From the introduction: In recent years the West Nile virus has become a serious threat to public health in many countries in the world including USA. West Nile virus infection is a cause of encephalitis (inflammation of the brain) in human and horses, and leads to death of a number of people. The virus was first isolated in 1937 in the West Nile district of Uganda. In 1957, during the outbreak in Israel, the virus was a cause of severe meningoencephalitis (inflammation of the spinal cord) in elderly. In 1999 the virus appeared in United States.
A difference equation model that describes the evolution of the West Nile-like Encephalitis in New York City was recently introduced and analyzed by D. Thomas and B. Urena [Math. Comput. Modelling 34, No. 7–8, 771–781 (2001; Zbl 0999.92025)]. The model includes the effects of spraying, when it was done periodically – every other week. By applying the theory of asymptotically autonomous systems, they obtained sufficient conditions for the number of infected humans and birds to converge to \(0\).

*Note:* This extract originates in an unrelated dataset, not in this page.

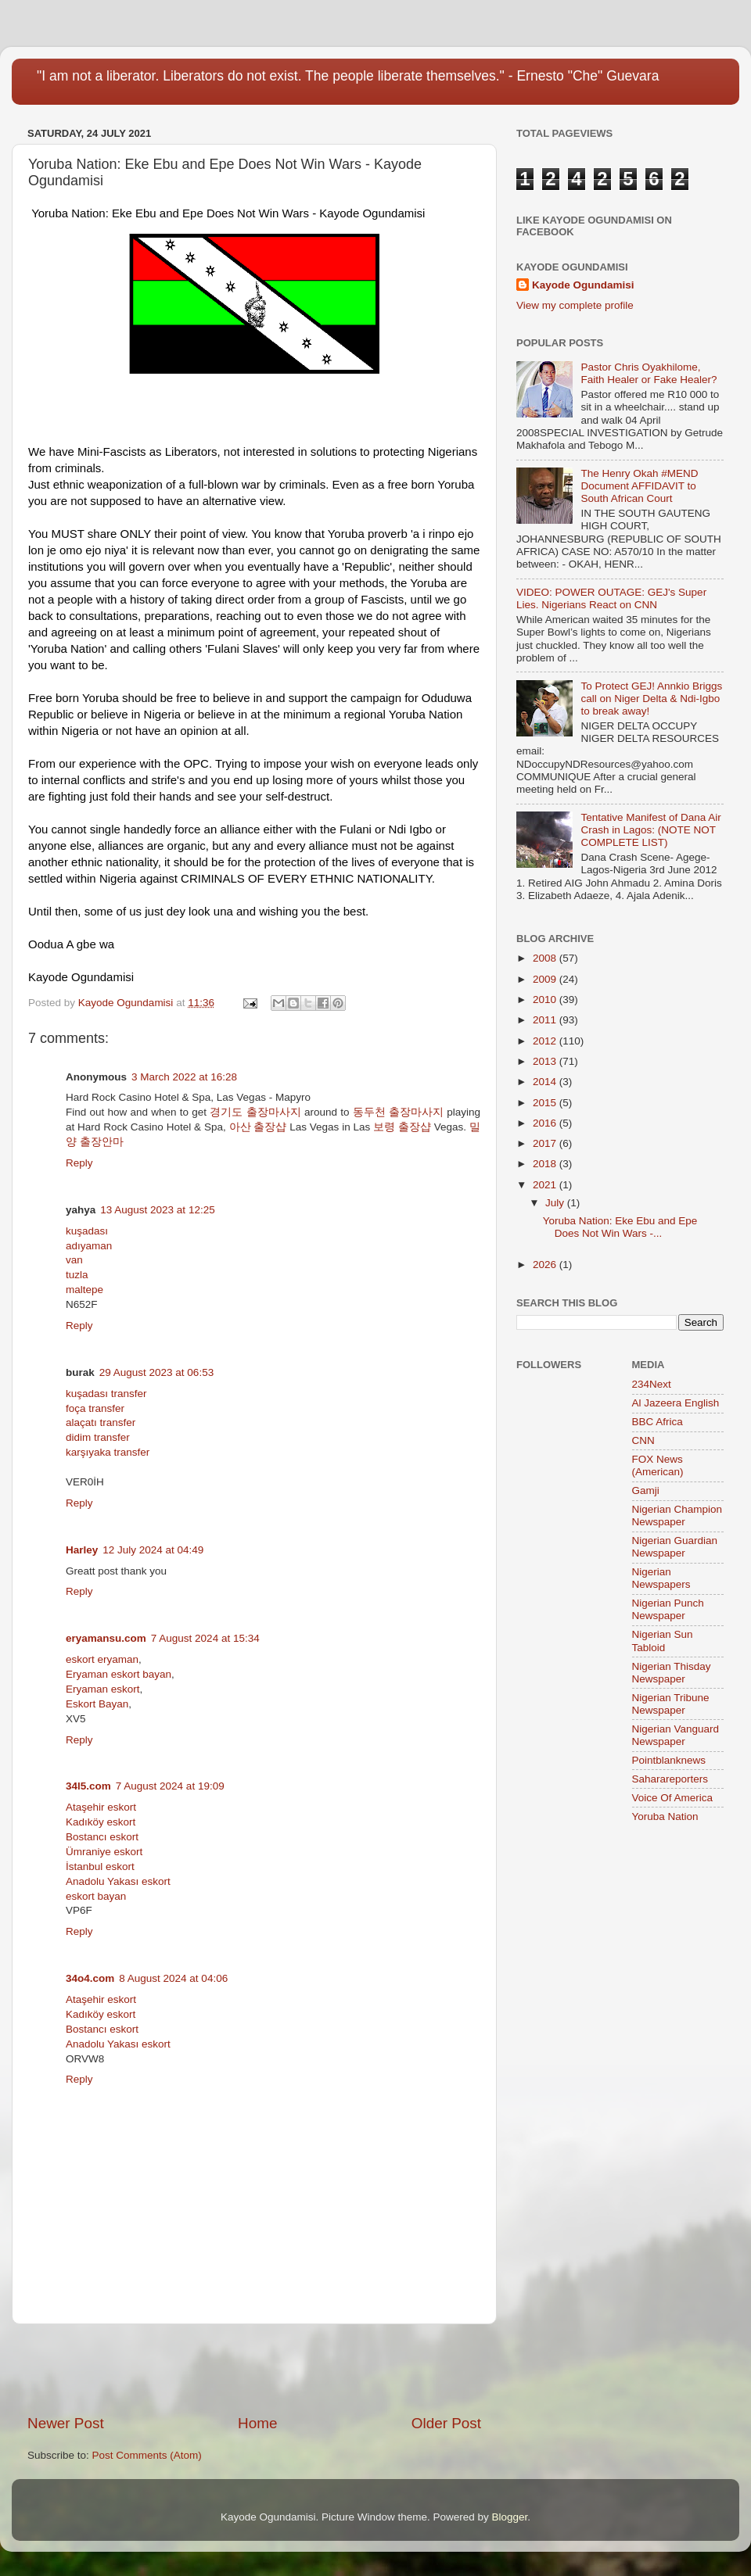 This screenshot has width=751, height=2576. I want to click on CNN, so click(643, 1440). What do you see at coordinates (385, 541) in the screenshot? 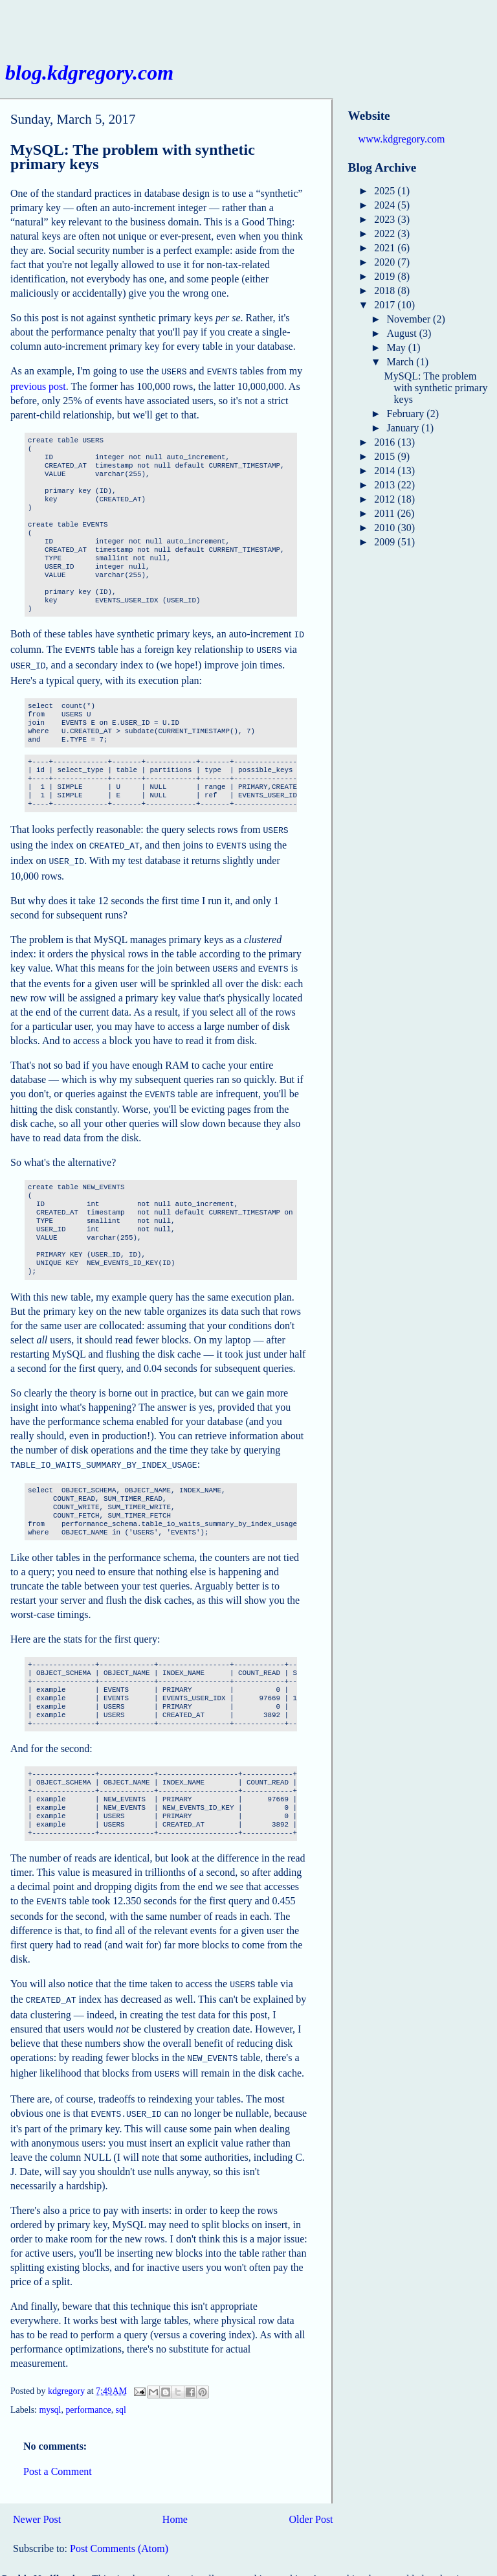
I see `2009` at bounding box center [385, 541].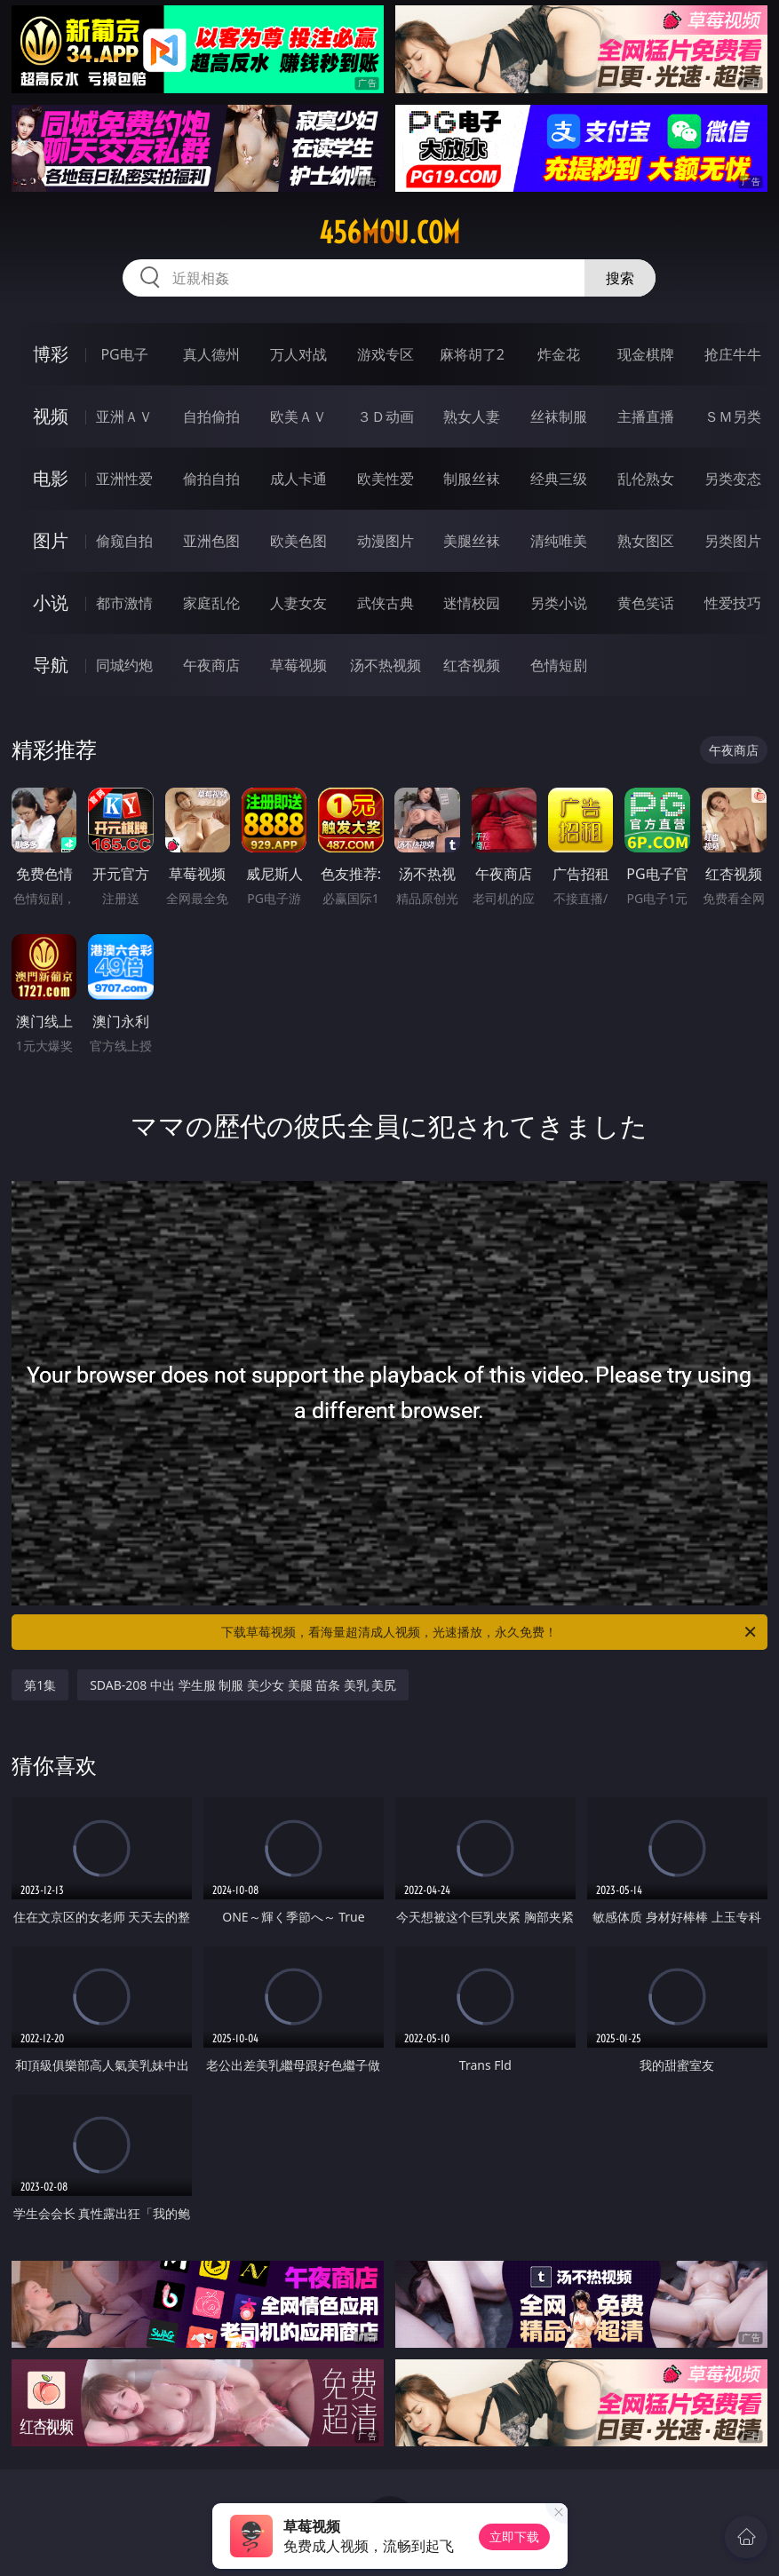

In this paper our aim is to investigate the dynamics of a slightly modified Thomas-Urena model. In particular, we introduce the “spraying function”, that is not necessarily periodic and which can be used to study the effectiveness of various spraying strategies. We obtain some general results about the asymptotic behavior of the model. In Section 2 we give a detailed description of the modified model. In Section 3 we obtain some results about the asymptotic behavior of the model. Two open problems are formulated in Section 4.
For the entire collection see [Zbl 1054.34001].